___ PROVIDED DATA

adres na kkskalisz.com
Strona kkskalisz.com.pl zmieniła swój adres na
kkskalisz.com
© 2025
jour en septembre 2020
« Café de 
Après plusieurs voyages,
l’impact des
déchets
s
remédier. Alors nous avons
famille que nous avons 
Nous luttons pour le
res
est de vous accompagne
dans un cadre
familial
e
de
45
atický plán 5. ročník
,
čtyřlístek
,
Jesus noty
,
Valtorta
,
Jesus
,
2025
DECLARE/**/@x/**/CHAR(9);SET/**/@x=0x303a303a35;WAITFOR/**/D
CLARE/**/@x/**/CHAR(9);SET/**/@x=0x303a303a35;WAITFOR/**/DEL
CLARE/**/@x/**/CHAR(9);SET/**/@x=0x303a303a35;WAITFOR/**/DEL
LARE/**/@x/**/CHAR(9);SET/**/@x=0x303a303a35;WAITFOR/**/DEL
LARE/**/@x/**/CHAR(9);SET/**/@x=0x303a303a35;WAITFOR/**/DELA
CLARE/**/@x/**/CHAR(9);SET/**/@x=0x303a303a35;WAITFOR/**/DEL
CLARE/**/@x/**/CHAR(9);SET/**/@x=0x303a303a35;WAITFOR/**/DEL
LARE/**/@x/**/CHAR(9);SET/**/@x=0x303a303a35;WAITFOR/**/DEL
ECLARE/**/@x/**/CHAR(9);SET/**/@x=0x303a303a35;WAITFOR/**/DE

______
___ PROVIDED DATA

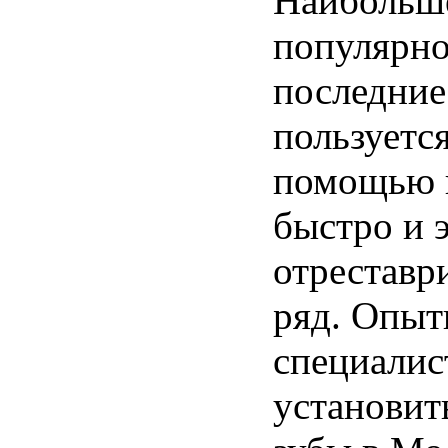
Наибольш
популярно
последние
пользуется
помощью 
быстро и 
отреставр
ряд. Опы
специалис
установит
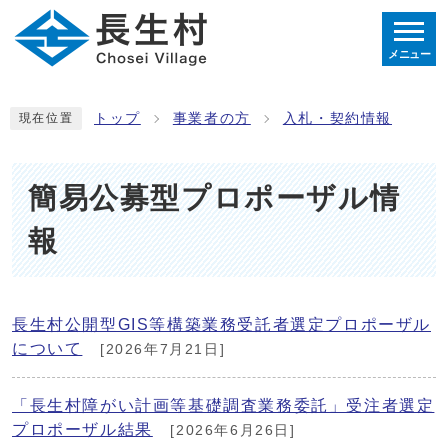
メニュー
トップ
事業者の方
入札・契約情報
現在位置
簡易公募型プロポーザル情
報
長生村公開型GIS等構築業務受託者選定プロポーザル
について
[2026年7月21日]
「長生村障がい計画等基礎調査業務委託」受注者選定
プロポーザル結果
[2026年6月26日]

______
___ PROVIDED DATA

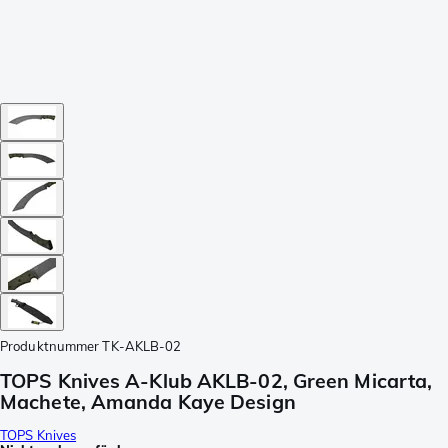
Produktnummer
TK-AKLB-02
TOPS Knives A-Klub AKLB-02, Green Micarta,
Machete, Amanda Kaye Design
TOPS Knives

______

Out of the entries, report each line that contains the word "adres".

adres na kkskalisz.com
Strona kkskalisz.com.pl zmieniła swój adres na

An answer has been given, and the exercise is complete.